[Seminar] Towards Practical Few-Shot Query Sets: Transductive Minimum Description Length Inference

The next LIVIA seminar will be held on Wednesday, December 14th at 12h30 in hybrid mode.

Title: Towards Practical Few-Shot Query Sets: Transductive Minimum Description Length Inference
by Ségolène Martin, Ph.D. candidate, CentraleSupélec, Université Paris Saclay, INRIA, France

Short bio:
Ségolène Martin received her M.Sc. degree in mathematics from the Ecole Normale Supérieure Paris-Saclay, France, in 2020. She also obtained the qualification for teachers (Agrégation) in 2019. She is currently a Ph.D. student in CVN lab at CentraleSupéelec, University Paris Saclay, France.

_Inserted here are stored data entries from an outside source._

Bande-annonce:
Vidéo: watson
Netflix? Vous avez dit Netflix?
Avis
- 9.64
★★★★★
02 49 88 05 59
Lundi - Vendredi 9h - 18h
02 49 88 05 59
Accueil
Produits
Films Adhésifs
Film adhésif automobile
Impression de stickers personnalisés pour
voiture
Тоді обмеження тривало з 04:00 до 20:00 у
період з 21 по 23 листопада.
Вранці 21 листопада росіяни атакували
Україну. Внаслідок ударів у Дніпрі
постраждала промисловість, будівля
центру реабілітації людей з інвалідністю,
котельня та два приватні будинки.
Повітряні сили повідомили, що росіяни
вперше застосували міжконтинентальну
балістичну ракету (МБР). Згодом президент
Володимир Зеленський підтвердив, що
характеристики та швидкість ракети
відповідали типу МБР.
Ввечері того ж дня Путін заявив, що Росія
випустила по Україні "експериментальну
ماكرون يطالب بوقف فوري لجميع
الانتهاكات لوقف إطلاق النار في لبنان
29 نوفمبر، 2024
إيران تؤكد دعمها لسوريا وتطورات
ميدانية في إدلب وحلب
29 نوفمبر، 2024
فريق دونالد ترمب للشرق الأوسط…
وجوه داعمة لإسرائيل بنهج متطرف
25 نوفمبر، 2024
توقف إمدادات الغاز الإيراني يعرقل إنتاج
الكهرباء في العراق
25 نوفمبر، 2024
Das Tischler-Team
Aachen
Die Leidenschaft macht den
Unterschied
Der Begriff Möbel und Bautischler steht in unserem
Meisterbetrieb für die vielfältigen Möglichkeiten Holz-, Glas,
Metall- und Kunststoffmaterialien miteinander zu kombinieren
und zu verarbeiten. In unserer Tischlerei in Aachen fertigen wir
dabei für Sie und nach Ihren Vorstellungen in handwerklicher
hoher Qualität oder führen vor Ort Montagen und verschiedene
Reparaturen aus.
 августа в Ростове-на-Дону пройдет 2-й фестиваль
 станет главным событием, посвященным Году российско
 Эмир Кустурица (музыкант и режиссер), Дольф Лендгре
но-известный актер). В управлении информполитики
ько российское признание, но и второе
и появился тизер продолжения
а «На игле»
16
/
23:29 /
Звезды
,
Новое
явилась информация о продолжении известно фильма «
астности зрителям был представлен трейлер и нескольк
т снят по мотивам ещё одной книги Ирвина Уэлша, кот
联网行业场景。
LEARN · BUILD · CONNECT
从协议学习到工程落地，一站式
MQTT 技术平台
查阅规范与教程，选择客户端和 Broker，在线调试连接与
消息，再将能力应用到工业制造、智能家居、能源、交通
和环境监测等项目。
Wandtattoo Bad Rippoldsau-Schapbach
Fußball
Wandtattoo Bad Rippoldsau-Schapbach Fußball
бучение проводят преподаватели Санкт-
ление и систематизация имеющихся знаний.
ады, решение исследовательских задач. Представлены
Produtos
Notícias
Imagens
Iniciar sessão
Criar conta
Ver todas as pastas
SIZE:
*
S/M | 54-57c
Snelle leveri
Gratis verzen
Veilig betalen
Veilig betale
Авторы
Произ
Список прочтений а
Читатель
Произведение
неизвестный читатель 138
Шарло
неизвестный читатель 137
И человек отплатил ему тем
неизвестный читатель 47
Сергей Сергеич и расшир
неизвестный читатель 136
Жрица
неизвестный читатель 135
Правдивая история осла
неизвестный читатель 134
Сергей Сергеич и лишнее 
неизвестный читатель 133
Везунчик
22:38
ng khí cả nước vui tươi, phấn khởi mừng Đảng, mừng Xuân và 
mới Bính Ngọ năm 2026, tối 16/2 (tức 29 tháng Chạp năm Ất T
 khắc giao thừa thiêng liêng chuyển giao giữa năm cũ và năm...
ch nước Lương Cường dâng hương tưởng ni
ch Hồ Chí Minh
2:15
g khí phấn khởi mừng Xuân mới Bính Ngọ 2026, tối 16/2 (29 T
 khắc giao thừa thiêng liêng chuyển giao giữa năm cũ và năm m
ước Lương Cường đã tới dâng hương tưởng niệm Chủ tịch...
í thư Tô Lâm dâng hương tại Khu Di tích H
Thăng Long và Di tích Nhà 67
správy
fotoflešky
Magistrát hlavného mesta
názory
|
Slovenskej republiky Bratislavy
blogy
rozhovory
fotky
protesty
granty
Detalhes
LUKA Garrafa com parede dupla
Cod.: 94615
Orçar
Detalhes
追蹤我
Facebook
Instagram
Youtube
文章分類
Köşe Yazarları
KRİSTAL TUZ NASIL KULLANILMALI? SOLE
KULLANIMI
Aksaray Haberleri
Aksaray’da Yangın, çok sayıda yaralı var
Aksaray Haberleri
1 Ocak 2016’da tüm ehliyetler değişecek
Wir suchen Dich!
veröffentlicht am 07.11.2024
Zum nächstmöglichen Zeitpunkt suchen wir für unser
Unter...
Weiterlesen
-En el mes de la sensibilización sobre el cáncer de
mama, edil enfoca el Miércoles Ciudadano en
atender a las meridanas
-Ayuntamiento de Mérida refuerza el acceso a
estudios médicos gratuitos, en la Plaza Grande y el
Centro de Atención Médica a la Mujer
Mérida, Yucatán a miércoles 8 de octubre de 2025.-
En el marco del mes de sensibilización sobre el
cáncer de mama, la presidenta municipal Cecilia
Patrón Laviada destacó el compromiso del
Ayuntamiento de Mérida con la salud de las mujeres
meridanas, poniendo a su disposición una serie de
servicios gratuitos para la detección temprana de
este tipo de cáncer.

Her research focuses on optimization methods for image processing and machine learning.

Abstract:
Standard few-shot benchmarks are often built upon simplifying assumptions on the query sets, which may not always hold in practice. In particular, for each task at testing time, the classes effectively present in the unlabeled query set are known a priori, and correspond exactly to the set of classes represented in the labeled support set. We relax these assumptions and extend current benchmarks, so that the query-set classes of a given task are unknown, but just belong to a much larger set of possible classes. Our setting could be viewed as an instance of the challenging yet practical problem of extremely imbalanced K-way classification, K being much larger than the values typically used in standard benchmarks, and with potentially irrelevant supervision from the support set. Expectedly, our setting incurs drops in the performances of state-of-the-art methods. Motivated by these observations, we introduce a PrimAl Dual Minimum Description LEngth (PADDLE) formulation, which balances data-fitting accuracy and model complexity for a given few-shot task, under supervision constraints from the support set. Our constrained MDL-like objective promotes competition among a large set of possible classes, preserving only effective classes that befit better the data of a few-shot task. It is hyperparameter free, and could be applied on top of any base-class training. Furthermore, we derive a fast block coordinate descent algorithm for optimizing our objective, with convergence guarantee, and a linear computational complexity at each iteration. Comprehensive experiments over the standard few-shot datasets and the more realistic and challenging i-Nat dataset show highly competitive performances of our method, more so when the numbers of possible classes in the tasks increase.
Paper: https://openreview.net/pdf?id=j9JL96S8Vl
Code: https://github.com/SegoleneMartin/PADDLE

* In person: ETS-LIVIA, room A-3600.
* Zoom link: https://etsmtl.zoom.us/j/84820130813